» **ABOUT THIS EXERCISE**
Below are several records. Retype exactly those lines running from the one with "The height and width of the screenshot is (2576, 684)." through the one with "The image size is (1434, 2124).", end lines included, and no others.

Data items
--------------------------------
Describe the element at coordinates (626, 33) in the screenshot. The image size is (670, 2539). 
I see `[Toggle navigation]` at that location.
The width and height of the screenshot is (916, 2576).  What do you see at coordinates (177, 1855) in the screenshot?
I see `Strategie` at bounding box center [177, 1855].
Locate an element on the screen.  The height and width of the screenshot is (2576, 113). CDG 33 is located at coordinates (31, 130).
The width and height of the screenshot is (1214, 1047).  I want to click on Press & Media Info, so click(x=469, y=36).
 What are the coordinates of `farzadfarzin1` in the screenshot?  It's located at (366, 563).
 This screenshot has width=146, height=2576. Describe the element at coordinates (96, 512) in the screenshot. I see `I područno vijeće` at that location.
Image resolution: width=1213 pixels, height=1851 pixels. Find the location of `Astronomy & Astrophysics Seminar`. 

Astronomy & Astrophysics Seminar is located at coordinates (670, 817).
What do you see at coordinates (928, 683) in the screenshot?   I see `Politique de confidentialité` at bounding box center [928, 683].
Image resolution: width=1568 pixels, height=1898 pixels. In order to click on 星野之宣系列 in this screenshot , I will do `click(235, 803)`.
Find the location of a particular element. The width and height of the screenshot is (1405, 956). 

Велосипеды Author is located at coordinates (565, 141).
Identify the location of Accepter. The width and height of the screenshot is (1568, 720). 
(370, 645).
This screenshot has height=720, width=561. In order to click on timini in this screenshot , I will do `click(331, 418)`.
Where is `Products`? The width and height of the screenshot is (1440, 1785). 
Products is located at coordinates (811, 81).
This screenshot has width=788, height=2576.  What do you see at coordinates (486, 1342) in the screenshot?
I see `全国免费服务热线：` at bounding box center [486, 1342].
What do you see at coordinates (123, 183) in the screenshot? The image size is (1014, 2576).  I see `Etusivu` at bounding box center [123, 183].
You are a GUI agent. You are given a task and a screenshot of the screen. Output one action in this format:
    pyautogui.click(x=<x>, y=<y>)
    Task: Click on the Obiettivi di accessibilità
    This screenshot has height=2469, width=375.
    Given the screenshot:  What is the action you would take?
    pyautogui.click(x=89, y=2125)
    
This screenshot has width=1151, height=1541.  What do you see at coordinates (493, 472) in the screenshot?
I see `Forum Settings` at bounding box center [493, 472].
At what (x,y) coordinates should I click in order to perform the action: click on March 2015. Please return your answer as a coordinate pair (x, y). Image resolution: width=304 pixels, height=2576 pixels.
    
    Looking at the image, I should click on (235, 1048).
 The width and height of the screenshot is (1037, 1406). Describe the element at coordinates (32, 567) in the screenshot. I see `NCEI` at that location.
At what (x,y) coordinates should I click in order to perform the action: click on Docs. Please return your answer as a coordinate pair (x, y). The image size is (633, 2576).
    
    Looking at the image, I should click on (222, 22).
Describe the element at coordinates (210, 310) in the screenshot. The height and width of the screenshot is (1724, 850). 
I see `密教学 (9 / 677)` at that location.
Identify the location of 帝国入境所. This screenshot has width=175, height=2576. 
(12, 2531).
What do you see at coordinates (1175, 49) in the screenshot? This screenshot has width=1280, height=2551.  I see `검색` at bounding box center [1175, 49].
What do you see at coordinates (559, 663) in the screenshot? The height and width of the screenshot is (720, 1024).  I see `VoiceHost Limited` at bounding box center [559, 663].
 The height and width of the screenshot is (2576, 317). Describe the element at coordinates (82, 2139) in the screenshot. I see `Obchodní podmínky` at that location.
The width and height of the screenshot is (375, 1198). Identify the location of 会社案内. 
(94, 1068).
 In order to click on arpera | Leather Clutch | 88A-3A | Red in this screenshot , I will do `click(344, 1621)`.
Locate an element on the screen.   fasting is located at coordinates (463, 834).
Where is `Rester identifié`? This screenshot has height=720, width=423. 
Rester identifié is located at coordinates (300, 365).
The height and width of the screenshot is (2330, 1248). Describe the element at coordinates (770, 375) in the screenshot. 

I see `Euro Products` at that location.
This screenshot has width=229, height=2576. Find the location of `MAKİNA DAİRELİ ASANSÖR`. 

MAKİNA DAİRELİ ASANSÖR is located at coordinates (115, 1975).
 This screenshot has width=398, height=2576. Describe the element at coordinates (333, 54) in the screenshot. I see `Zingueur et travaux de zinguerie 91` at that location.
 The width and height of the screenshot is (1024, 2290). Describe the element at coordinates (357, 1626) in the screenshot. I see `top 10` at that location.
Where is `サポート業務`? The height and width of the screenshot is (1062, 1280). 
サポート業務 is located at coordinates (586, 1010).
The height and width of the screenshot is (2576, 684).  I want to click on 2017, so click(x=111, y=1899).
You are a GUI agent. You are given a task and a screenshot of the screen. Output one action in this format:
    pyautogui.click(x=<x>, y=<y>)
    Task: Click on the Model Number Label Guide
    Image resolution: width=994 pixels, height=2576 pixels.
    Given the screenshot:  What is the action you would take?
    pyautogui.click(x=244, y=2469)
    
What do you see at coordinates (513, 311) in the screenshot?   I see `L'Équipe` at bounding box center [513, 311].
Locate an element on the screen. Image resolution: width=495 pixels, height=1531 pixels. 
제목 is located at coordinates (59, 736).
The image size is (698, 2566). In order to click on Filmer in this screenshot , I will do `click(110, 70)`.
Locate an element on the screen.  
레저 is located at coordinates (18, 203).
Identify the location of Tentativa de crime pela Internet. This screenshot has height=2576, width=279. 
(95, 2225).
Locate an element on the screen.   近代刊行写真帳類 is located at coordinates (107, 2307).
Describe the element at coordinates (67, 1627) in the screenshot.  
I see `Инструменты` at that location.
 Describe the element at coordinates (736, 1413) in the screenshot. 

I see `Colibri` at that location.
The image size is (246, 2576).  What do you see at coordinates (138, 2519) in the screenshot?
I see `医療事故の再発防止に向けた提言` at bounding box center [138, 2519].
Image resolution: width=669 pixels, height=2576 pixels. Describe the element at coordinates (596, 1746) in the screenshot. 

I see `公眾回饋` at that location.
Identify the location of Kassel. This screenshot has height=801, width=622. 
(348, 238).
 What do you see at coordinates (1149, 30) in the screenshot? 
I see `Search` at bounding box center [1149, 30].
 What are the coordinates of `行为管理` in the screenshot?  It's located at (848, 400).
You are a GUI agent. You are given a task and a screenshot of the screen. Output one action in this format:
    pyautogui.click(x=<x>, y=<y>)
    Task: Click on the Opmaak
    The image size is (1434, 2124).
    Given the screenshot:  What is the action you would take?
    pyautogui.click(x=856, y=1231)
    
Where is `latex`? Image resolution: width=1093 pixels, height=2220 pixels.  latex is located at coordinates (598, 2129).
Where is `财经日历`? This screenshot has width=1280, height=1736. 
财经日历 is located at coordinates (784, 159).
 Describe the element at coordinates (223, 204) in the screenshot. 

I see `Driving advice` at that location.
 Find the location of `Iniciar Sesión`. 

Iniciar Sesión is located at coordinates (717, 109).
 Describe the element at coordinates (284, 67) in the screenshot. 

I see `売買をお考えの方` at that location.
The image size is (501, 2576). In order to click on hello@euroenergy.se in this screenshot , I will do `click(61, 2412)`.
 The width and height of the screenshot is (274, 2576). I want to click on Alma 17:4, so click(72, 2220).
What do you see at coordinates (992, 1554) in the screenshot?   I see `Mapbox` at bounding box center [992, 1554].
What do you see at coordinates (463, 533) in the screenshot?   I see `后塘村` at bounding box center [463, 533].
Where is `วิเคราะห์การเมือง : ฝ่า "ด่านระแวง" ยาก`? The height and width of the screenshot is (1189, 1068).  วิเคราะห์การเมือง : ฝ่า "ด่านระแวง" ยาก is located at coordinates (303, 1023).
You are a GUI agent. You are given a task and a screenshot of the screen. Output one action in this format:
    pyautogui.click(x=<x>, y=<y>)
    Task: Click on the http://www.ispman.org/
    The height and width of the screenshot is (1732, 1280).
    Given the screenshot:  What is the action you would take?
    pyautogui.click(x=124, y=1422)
--------------------------------
» **SOLUTION TO THE EXERCISE**
The height and width of the screenshot is (2576, 684).  I want to click on 2017, so click(x=111, y=1899).
You are a GUI agent. You are given a task and a screenshot of the screen. Output one action in this format:
    pyautogui.click(x=<x>, y=<y>)
    Task: Click on the Model Number Label Guide
    Image resolution: width=994 pixels, height=2576 pixels.
    Given the screenshot:  What is the action you would take?
    pyautogui.click(x=244, y=2469)
    
What do you see at coordinates (513, 311) in the screenshot?   I see `L'Équipe` at bounding box center [513, 311].
Locate an element on the screen. Image resolution: width=495 pixels, height=1531 pixels. 
제목 is located at coordinates (59, 736).
The image size is (698, 2566). In order to click on Filmer in this screenshot , I will do `click(110, 70)`.
Locate an element on the screen.  
레저 is located at coordinates (18, 203).
Identify the location of Tentativa de crime pela Internet. This screenshot has height=2576, width=279. 
(95, 2225).
Locate an element on the screen.   近代刊行写真帳類 is located at coordinates (107, 2307).
Describe the element at coordinates (67, 1627) in the screenshot.  
I see `Инструменты` at that location.
 Describe the element at coordinates (736, 1413) in the screenshot. 

I see `Colibri` at that location.
The image size is (246, 2576).  What do you see at coordinates (138, 2519) in the screenshot?
I see `医療事故の再発防止に向けた提言` at bounding box center [138, 2519].
Image resolution: width=669 pixels, height=2576 pixels. Describe the element at coordinates (596, 1746) in the screenshot. 

I see `公眾回饋` at that location.
Identify the location of Kassel. This screenshot has height=801, width=622. 
(348, 238).
 What do you see at coordinates (1149, 30) in the screenshot? 
I see `Search` at bounding box center [1149, 30].
 What are the coordinates of `行为管理` in the screenshot?  It's located at (848, 400).
You are a GUI agent. You are given a task and a screenshot of the screen. Output one action in this format:
    pyautogui.click(x=<x>, y=<y>)
    Task: Click on the Opmaak
    The image size is (1434, 2124).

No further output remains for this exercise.